Zwei Überlegungen sind es indes, die mich trösten und dieses Odium auf mich nehmen lassen: zum einen, dass du, der an Rang allen anderen überlegene Bischof, mich dies zu tun heißest; zum anderen, dass, wie auch meine Verleumder bestätigen müssen, in differierenden Lesarten schwerlich die Wahrheit anzutreffen ist.

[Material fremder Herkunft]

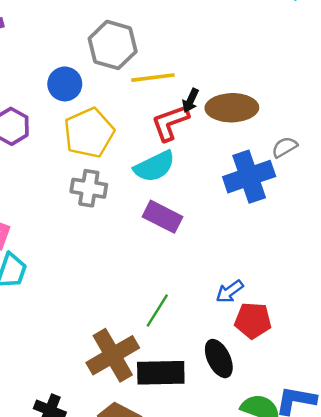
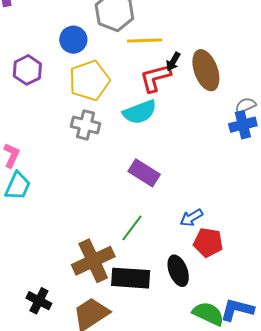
brown ellipse: (232, 108) -> (206, 70), turned 66
blue cross: (249, 177) -> (243, 125), moved, size x0.7
purple rectangle: (162, 217) -> (144, 173), moved

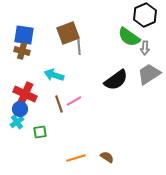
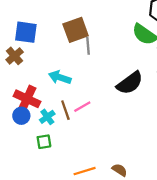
brown cross: (22, 51) -> (15, 56), moved, turned 35
cyan cross: (17, 122) -> (47, 117), moved

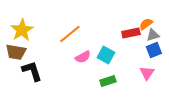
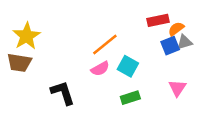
red rectangle: (131, 33) -> (158, 20), moved
orange line: (70, 34) -> (105, 45), moved
blue square: (154, 50) -> (170, 46), moved
black L-shape: (32, 71) -> (63, 93), moved

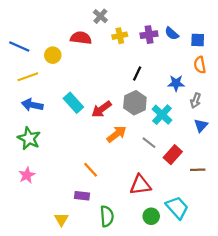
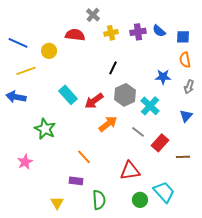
black line: (137, 74) -> (113, 68), moved
gray arrow: (196, 101) -> (189, 87), moved
blue arrow: (32, 105) -> (16, 97), moved
green star: (29, 138) -> (45, 129), moved

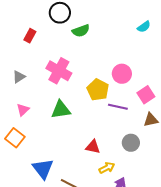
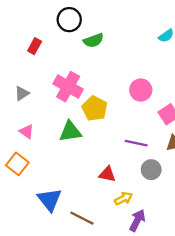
yellow pentagon: (98, 90) -> (95, 108), moved
purple line: (118, 107) -> (136, 143), moved
pink triangle: (23, 110) -> (27, 132), turned -40

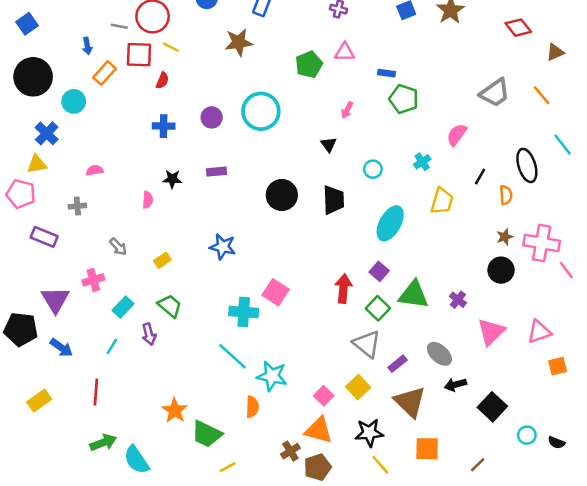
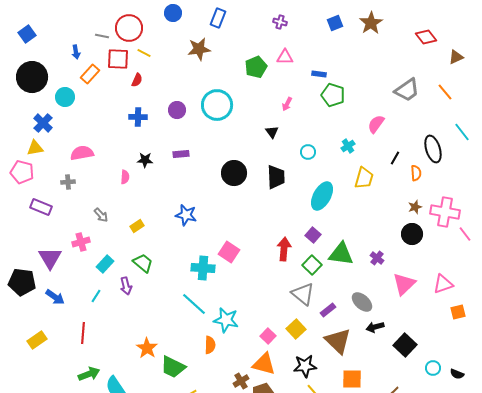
pink semicircle: (95, 170) -> (82, 153), size x1.6

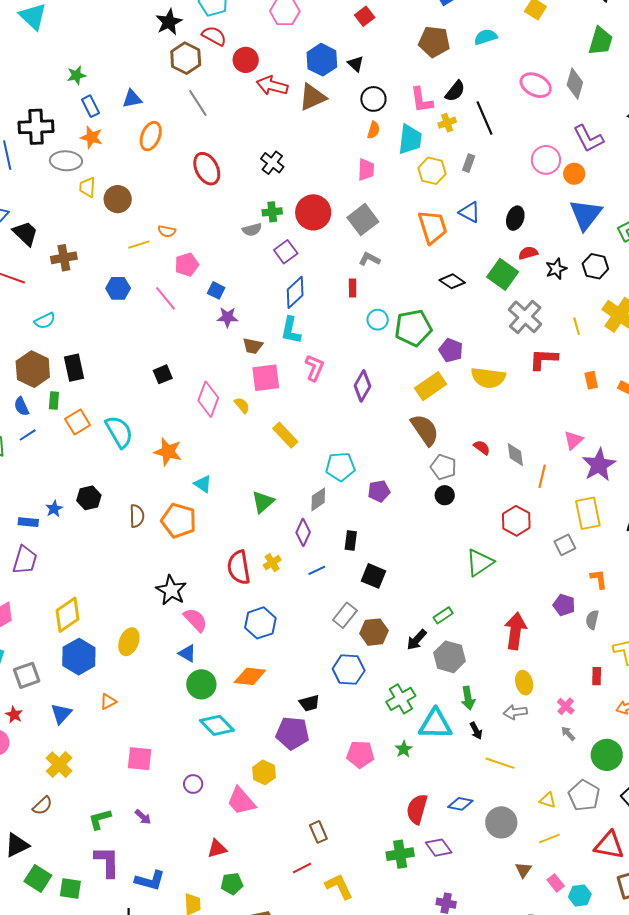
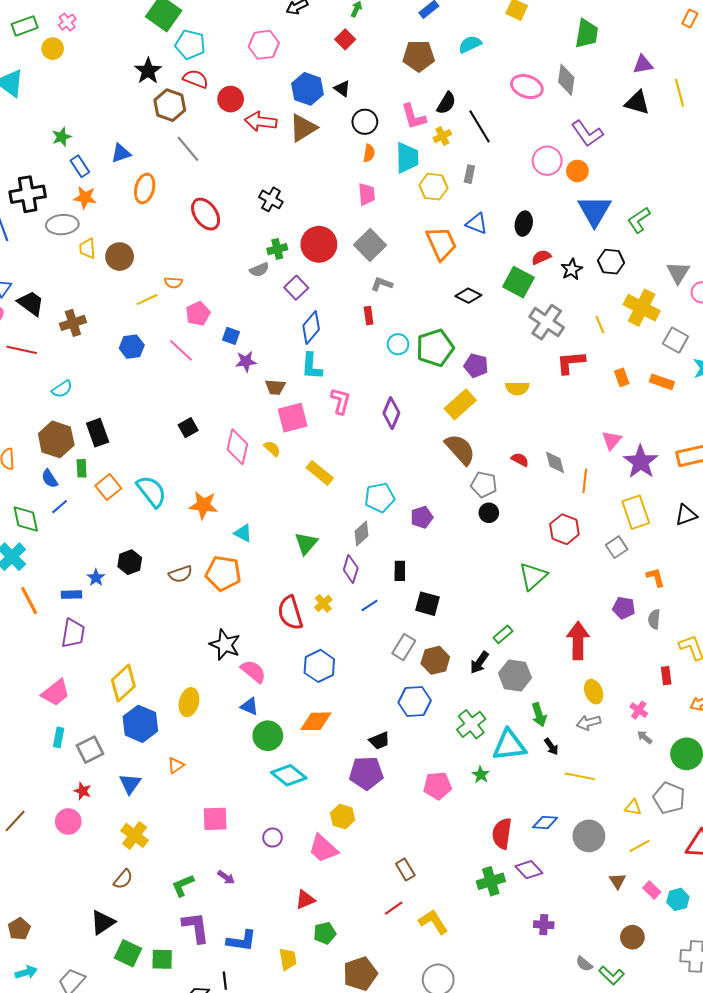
yellow semicircle: (488, 378) -> (517, 388), size x0.7
brown semicircle: (137, 516) -> (180, 574), turned 80

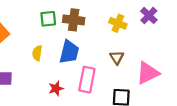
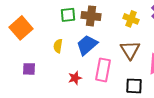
blue trapezoid: (69, 52) -> (87, 45), turned -145
brown triangle: (117, 58) -> (130, 50), size x1.5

Wenn nämlich auf die lateinischen Texte Verlass sein soll, dann mögen sie bitte sagen: Welchen? Gibt es doch beinahe so viele Textformen, wie es Abschriften gibt. Soll aber die zutreffende Textform aus einem Vergleich mehrerer ermittelt werden, warum dann nicht gleich auf das griechische Original zurückgehen und danach all die Fehler verbessern, ob sie nun auf unzuverlässige Übersetzer zurückgehen, ob es sich bei ihnen um Verschlimmbesserungen wagehalsiger, aber inkompetenter Textkritiker oder aber einfach um Zusätze und Änderungen unaufmerksamer Abschreiber handelt? … Ich spreche nun vom Neuen Testament: … Matthäus, Markus, Lukas, Johannes; sie sind von uns nach dem Vergleich mit griechischen Handschriften – freilich alten! – überarbeitet worden.
Um jedoch allzu große Abweichungen von dem lateinischen Wortlaut, wie man ihn aus den Lesungen gewohnt ist, zu vermeiden, haben wir unsere Feder im Zaum gehalten und nur dort verbessert, wo sich Änderungen des Sinns zu ergeben schienen, während wir alles übrige so durchgehen ließen, wie es war.“
(Vorrede zum Neuen Testament; zit. nach A. M. Ritter, Kirchen- und Theologiegeschichte in Quellen, Bd. 1 – Alte Kirche, 1. Auflage 1977, S. 181 f.; im Original bei J. P. Migne, Patrologiae cursus completus, series Graeca (MPG) 29, Sp. 525 ff.)
(2) Römer 3,28: „… der Mensch gerecht werde allein durch den Glauben“.
Das Wort „allein“ steht in keinem griechischen Manuskript. Es war eine theologische Entscheidung.